Mein Vater, der mit genau 100 $ in der Hosentasche vor uns her kam, um die Lage abzuklären, wartete am Bahnhof auf uns. Die Hälfte seines Geldes hatte er bereits für Telefonate nach Rumänien ausgegeben. Meine Mutter und ich lernten im Zug von Budapest nach Wien eine junge, ungarische Familie kennen, und ich bekam von ihrem circa gleichaltrigen Sohn einen Apfelsaft geschenkt. Im TETRAPACK! Ich wusste anfänglich nicht, was ich mit diesem kleinen ‚Kästchen‘ anfangen soll und war umso faszinierter, als mir der Junge zeigte, dass sich darin Saft verbirgt – dazu gab es einen coolen Strohhalm. Das alles kannte ich nicht.

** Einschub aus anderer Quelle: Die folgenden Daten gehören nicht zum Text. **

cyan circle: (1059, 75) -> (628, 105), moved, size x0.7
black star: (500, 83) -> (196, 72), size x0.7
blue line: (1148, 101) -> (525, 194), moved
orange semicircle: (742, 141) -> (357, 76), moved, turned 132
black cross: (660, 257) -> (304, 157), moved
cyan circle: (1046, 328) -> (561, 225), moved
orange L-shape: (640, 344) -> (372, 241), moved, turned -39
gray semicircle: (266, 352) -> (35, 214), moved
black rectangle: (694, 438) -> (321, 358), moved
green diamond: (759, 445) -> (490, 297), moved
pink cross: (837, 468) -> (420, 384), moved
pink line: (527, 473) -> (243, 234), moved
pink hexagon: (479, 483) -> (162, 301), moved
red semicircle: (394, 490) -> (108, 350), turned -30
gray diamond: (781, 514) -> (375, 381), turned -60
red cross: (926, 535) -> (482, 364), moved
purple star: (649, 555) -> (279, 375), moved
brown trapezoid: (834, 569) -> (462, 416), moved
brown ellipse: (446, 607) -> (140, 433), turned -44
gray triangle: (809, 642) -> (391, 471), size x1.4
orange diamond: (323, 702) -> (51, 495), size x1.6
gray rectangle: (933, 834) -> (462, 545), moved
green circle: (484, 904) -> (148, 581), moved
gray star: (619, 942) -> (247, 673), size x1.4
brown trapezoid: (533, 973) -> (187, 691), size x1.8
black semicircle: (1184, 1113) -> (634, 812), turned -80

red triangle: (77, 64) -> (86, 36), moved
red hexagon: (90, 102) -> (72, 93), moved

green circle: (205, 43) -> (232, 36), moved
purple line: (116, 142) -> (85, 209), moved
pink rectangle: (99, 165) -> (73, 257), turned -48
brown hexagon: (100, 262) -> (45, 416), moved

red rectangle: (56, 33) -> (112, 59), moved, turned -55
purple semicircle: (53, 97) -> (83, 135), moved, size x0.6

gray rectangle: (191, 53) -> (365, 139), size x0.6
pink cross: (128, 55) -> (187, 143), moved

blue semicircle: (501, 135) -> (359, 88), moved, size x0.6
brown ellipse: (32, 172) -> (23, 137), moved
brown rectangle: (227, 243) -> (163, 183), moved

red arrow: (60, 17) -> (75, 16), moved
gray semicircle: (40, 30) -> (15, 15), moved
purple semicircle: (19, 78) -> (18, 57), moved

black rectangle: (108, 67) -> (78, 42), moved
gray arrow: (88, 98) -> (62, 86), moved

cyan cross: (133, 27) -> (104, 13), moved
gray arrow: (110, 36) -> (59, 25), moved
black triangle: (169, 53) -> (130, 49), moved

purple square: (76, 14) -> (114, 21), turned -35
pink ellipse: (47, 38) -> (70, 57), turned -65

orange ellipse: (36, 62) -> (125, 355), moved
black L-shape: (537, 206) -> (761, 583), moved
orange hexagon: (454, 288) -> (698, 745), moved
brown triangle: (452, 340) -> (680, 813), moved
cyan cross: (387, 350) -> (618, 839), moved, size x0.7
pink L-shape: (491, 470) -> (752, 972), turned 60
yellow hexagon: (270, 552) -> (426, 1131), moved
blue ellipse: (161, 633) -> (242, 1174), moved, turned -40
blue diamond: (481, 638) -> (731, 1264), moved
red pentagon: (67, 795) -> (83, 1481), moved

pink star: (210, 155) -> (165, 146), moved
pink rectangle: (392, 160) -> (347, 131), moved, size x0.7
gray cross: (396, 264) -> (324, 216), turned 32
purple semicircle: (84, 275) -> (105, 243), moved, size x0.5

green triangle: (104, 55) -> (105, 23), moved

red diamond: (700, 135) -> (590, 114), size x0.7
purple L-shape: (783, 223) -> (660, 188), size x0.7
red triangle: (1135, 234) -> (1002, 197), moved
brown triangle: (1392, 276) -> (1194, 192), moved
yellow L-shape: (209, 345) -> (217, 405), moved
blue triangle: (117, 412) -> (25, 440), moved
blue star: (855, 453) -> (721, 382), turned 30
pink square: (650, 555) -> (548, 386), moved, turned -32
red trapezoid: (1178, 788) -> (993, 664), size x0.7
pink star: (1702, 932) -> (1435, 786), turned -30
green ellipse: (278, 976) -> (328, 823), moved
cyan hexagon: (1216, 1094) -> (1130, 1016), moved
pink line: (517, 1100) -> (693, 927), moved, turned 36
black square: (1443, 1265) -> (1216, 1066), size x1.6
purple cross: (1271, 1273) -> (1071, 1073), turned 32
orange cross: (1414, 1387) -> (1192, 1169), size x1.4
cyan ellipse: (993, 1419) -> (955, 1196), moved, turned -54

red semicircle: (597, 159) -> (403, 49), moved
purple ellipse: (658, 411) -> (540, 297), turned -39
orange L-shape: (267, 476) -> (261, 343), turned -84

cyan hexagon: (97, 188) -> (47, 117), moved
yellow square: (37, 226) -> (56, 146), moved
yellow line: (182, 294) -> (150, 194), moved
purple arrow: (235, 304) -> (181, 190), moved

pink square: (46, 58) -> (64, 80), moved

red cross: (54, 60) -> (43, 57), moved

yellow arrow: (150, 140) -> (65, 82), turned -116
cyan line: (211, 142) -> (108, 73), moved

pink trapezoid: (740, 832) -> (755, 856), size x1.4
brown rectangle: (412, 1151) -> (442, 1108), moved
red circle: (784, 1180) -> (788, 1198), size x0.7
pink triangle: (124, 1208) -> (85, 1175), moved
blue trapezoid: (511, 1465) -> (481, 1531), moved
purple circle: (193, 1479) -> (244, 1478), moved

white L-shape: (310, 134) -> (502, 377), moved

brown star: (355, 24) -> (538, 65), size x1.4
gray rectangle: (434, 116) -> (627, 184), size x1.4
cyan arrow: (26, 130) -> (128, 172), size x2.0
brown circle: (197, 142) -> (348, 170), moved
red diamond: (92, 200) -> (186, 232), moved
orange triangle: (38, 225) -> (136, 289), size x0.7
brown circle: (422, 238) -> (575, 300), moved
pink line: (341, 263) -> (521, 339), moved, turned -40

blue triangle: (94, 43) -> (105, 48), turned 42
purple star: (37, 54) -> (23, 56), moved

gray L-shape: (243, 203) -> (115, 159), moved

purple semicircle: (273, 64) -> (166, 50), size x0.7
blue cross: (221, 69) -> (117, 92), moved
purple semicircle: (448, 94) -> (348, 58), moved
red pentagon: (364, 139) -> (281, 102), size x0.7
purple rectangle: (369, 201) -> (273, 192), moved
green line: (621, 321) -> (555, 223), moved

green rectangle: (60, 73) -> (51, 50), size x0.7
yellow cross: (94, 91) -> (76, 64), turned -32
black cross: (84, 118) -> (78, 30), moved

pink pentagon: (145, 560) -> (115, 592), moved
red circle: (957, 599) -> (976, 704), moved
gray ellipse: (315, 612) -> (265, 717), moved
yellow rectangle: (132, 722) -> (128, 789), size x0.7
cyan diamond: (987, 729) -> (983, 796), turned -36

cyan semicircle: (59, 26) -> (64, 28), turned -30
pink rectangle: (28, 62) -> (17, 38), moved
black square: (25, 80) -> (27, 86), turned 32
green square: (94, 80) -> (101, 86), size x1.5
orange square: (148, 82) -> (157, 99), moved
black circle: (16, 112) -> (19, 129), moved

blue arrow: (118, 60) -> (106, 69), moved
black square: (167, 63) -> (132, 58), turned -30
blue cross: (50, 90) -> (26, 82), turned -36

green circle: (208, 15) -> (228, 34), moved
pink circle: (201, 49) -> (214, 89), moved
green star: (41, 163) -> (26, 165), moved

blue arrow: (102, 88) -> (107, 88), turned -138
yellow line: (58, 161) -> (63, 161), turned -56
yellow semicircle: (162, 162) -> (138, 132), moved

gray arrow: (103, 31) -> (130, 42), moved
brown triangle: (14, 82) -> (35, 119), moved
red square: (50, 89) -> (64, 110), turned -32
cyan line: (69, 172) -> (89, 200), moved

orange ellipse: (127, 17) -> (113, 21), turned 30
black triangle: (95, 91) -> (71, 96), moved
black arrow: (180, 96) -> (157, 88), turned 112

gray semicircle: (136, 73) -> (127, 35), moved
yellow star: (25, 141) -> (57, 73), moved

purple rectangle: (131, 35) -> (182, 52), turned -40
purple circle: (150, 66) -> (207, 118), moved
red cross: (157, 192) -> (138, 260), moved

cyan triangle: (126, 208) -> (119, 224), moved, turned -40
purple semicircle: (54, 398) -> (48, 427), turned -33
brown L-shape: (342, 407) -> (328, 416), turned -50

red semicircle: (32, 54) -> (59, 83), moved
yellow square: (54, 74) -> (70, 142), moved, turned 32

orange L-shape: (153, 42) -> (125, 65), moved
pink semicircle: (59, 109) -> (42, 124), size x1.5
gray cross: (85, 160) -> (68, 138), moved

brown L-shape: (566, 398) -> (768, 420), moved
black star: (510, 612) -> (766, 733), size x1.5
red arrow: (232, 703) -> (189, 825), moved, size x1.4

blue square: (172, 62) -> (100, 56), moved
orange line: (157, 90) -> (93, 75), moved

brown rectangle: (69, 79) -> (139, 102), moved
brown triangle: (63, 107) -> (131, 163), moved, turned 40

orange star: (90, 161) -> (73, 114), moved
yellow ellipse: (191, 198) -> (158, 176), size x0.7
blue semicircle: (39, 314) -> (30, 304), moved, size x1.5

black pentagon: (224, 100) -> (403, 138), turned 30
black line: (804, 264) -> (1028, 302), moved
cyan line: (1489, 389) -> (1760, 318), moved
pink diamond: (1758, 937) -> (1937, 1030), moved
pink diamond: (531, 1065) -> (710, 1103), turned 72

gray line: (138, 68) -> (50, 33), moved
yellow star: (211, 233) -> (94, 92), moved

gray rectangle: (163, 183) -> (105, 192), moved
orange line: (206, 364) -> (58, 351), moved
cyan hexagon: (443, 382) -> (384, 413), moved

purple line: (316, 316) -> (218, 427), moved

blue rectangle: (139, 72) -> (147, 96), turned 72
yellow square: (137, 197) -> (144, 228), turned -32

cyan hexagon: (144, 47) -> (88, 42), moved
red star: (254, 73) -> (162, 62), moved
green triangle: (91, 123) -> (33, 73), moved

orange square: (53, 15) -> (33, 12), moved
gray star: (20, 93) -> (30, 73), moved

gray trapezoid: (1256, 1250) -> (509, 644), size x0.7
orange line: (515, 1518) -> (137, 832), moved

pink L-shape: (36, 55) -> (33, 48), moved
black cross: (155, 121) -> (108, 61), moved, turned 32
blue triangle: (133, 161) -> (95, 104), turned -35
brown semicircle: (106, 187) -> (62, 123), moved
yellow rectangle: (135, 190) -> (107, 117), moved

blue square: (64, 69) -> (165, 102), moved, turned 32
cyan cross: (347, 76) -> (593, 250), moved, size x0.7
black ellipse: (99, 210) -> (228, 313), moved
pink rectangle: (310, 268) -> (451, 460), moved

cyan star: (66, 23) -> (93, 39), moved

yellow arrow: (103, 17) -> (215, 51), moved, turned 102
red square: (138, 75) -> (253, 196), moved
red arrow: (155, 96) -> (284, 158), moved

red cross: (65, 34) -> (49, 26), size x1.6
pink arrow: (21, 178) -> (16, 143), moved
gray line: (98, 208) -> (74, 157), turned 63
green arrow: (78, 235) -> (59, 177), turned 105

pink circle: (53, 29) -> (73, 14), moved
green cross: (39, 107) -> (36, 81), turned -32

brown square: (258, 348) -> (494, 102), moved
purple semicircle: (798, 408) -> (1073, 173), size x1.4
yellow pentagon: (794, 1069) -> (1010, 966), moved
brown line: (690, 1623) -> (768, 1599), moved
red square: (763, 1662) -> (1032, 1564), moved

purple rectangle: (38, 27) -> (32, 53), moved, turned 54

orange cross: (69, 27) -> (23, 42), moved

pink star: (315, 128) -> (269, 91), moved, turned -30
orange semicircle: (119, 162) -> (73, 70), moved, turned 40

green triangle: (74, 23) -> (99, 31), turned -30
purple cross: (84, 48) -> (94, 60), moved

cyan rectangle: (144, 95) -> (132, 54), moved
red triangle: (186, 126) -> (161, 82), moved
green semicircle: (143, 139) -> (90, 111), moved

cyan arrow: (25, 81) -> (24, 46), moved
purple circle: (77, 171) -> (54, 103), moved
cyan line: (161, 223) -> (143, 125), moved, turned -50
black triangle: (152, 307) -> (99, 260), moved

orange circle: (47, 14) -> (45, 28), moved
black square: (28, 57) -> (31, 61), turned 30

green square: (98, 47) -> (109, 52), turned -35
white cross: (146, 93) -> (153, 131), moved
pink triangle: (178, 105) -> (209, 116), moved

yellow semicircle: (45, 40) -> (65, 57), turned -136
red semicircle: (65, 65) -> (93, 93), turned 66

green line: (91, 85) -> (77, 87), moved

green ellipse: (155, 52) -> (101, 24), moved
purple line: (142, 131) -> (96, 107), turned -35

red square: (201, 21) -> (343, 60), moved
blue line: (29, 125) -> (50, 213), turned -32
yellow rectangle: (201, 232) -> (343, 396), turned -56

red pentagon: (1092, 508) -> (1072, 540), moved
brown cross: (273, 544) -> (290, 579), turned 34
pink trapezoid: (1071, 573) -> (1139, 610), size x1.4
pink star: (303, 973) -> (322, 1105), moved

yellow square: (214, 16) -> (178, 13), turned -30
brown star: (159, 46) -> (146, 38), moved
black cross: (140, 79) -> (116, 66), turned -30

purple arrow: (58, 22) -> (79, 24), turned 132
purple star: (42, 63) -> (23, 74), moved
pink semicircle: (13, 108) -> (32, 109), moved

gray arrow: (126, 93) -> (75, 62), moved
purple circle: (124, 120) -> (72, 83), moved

Es holten uns Freunde ab, die in Österreich bereits Fuß gefasst hatten und seit dieser Stunde wusste ich bereits als Kind, dass es mir in diesem Land nie schlecht gehen würde, denn ich durfte zum ersten Mal Milka-Schokolade essen. Diese war damals noch in Alufolie verpackt und schmeckte für mich wie der Himmel auf Erden. Ich kann mich noch daran erinnern, als ob es gestern gewesen wäre. (Der Geschmack hat sich seitdem stark verändert und ist nicht mehr derselbe.)

Lager Traiskirchen

Im Lager in Traiskirchen, wo wir anfänglich untergebracht wurden, versuchten meine Eltern mich oftmals abzulenken, von den Geschehnissen, die dort Alltag waren. Dies wurde mir erst später, im Erwachsenenalter bewusst. Männer und Frauen, Familien – viel zu viele Menschen, alle auf engstem Raum, kreuz und quer durchgemischtes Chaos. Es funktionierte irgendwie.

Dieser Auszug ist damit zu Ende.